EVs function like large batteries on wheels; the F-150 Lightning's battery is 10 times bigger than a typical residential pack. Rauscher noted that more energy capacity exists in U.S. EV batteries on roads than in all stationary batteries combined. For context, the Natural Resources Defense Council estimates that V2G with California's projected 14 million EVs by 2035 could power every home in the state for three days.
Owners can power their homes during high-demand evenings, using just 5 to 6 miles of range per hour, effectively removing the house from the grid. "It basically makes the house disappear, effectively, from the grid," said Ryan O’Gorman, Ford’s business lead for vehicle-to-grid and vehicle-to-home. Charging can occur during off-peak times, like daytime with abundant solar power.
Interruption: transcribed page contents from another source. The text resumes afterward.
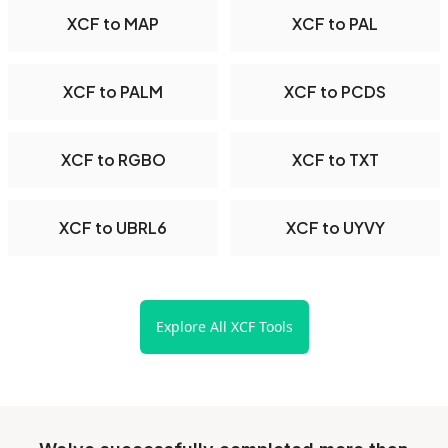
XCF to MAP
XCF to PAL
XCF to PALM
XCF to PCDS
XCF to RGBO
XCF to TXT
XCF to UBRL6
XCF to UYVY
Explore All XCF Tools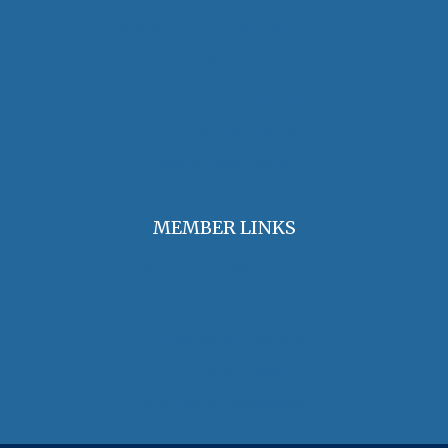
OHA Principles & Best Practices
Find an Oral Historian
The Oral History Review
OHA Grants & Awards
Jobs & Opportunities
MEMBER LINKS
Join / Renew Membership
Annual Meeting
Access Member Benefits
OHA Committees
OHA Position Statements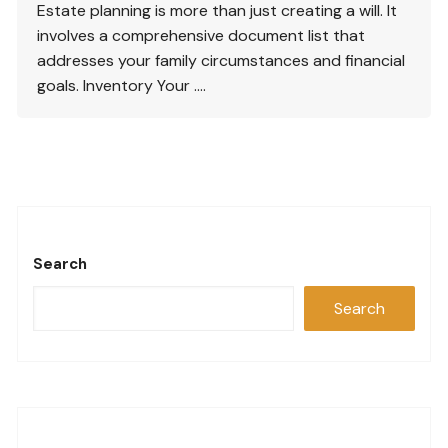
Estate planning is more than just creating a will. It
involves a comprehensive document list that
addresses your family circumstances and financial
goals. Inventory Your ….
Search
Search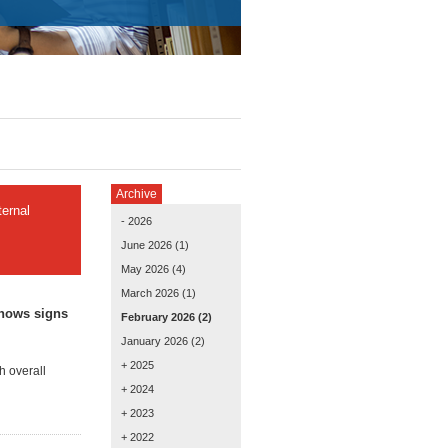
Archive
ernal
- 2026
June 2026
(1)
May 2026
(4)
March 2026
(1)
shows signs
February 2026
(2)
January 2026
(2)
+ 2025
h overall
+ 2024
+ 2023
+ 2022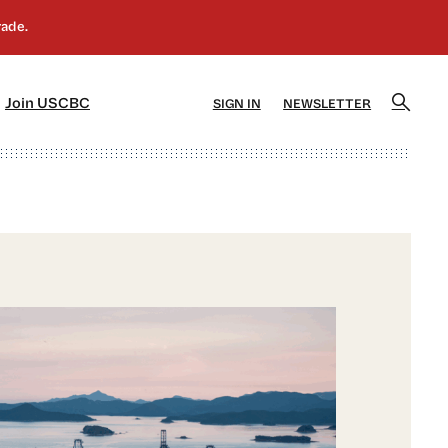
]
[5]
Join USCBC
SIGN IN
NEWSLETTER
The program follows larger-scale tests, such as electric school buses in Oakland, California, with Pacific Gas & Electric, and Caltrain's regenerative braking, which cuts annual power costs from $19.5 million to $16.5 million. Experts see commercial fleets as more predictable for V2G due to schedules, though residential adoption is growing. Utilities must address customer experience, including compensation models similar to net metering.
"We’re still in a bit of an early stage here," said Divesh Gupta, director of clean energy solutions at Baltimore Gas and Electric Company. "There are a lot of things that need to be worked out, particularly on the customer-experience side."
Challenges include ensuring vehicles remain charged for drivers' needs, but even partial participation could diversify energy storage and reduce reliance on costly stationary batteries. Cars are parked over 22 hours daily, turning idle time into an asset for grid resilience amid rising demands from heat waves and data centers.